- _Page-level text extractions_
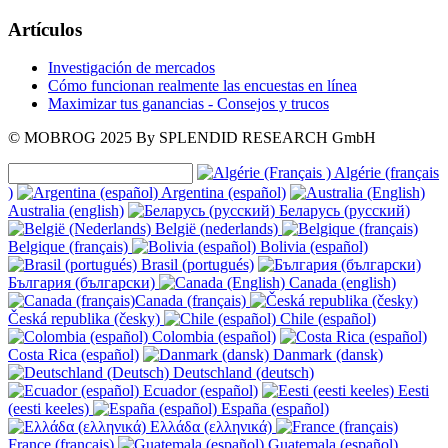
Artículos
Investigación de mercados
Cómo funcionan realmente las encuestas en línea
Maximizar tus ganancias - Consejos y trucos
© MOBROG
2025
By SPLENDID RESEARCH GmbH
Algérie (français
)
Argentina (español)
Australia (english)
Беларусь (русский)
België (nederlands)
Belgique (français)
Bolivia (español)
Brasil (portugués)
България (български)
Canada (english)
Canada (français)
Česká republika (česky)
Chile (español)
Colombia (español)
Costa Rica (español)
Danmark (dansk)
Deutschland (deutsch)
Ecuador (español)
Eesti
(eesti keeles)
España (español)
Ελλάδα (ελληνικά)
France (français)
Guatemala (español)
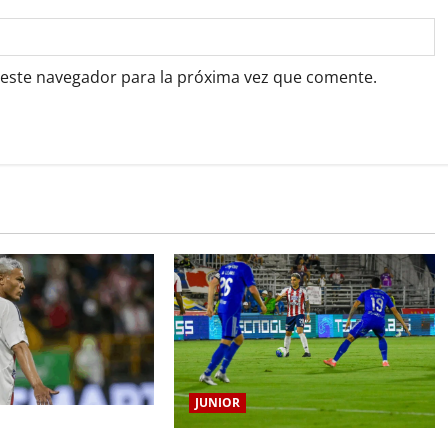
 este navegador para la próxima vez que comente.
JUNIOR
o Gutiérrez tendrá su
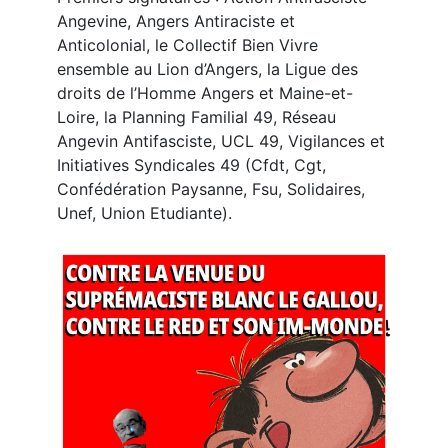
Angevine, Angers Antiraciste et
Anticolonial, le Collectif Bien Vivre
ensemble au Lion d’Angers, la Ligue des
droits de l’Homme Angers et Maine-et-
Loire, la Planning Familial 49, Réseau
Angevin Antifasciste, UCL 49, Vigilances et
Initiatives Syndicales 49 (Cfdt, Cgt,
Confédération Paysanne, Fsu, Solidaires,
Unef, Union Etudiante).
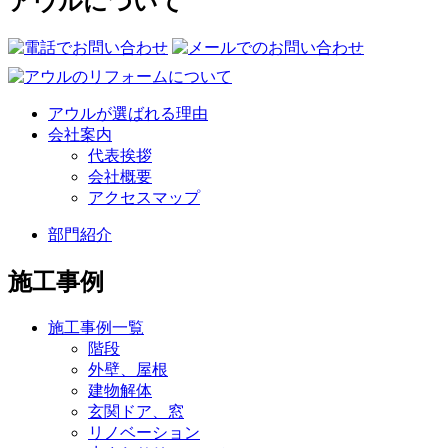
アウルについて
アウルが選ばれる理由
会社案内
代表挨拶
会社概要
アクセスマップ
部門紹介
施工事例
施工事例一覧
階段
外壁、屋根
建物解体
玄関ドア、窓
リノベーション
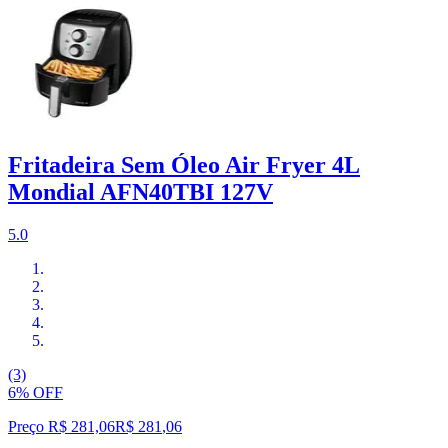
Fritadeira Sem Óleo Air Fryer 4L
Mondial AFN40TBI 127V
5.0
(3)
6% OFF
Preço R$ 281,06
R$
281
,
06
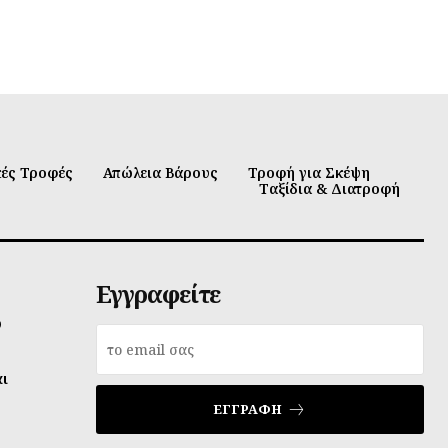
κές Τροφές
Απώλεια Βάρους
Τροφή για Σκέψη
Ταξίδια & Διατροφή
Εγγραφείτε
υ
αι
ΕΓΓΡΑΦΉ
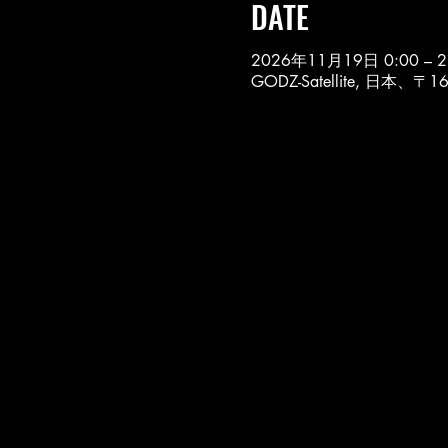
DATE
2026年11月19日 0:00 – 2
GODZ-Satellite, 日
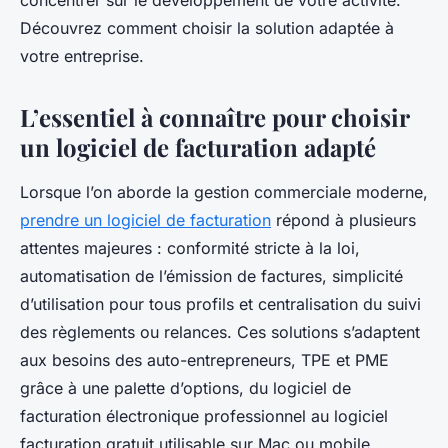
concentrer sur le développement de votre activité.
Découvrez comment choisir la solution adaptée à
votre entreprise.
L’essentiel à connaître pour choisir
un logiciel de facturation adapté
Lorsque l’on aborde la gestion commerciale moderne,
prendre un logiciel de facturation
répond à plusieurs
attentes majeures : conformité stricte à la loi,
automatisation de l’émission de factures, simplicité
d’utilisation pour tous profils et centralisation du suivi
des règlements ou relances. Ces solutions s’adaptent
aux besoins des auto-entrepreneurs, TPE et PME
grâce à une palette d’options, du logiciel de
facturation électronique professionnel au logiciel
facturation gratuit utilisable sur Mac ou mobile.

- _Work instruction_
Restate word for word the lines from the one holding "Απώλεια Βάρους" down through the last line of the records above, and do not include the pictures.

- _Result for this exercise_
Απώλεια Βάρους
Τροφή για Σκέψη
Ταξίδια & Διατροφή
Εγγραφείτε
υ
αι
ΕΓΓΡΑΦΉ
DATE
2026年11月19日 0:00 – 2
GODZ-Satellite, 日
concentrer sur le développement de votre activité.
Découvrez comment choisir la solution adaptée à
votre entreprise.
L’essentiel à connaître pour choisir
un logiciel de facturation adapté
Lorsque l’on aborde la gestion commerciale moderne,
prendre un logiciel de facturation
répond à plusieurs
attentes majeures : conformité stricte à la loi,
automatisation de l’émission de factures, simplicité
d’utilisation pour tous profils et centralisation du suivi
des règlements ou relances. Ces solutions s’adaptent
aux besoins des auto-entrepreneurs, TPE et PME
grâce à une palette d’options, du logiciel de
facturation électronique professionnel au logiciel
facturation gratuit utilisable sur Mac ou mobile.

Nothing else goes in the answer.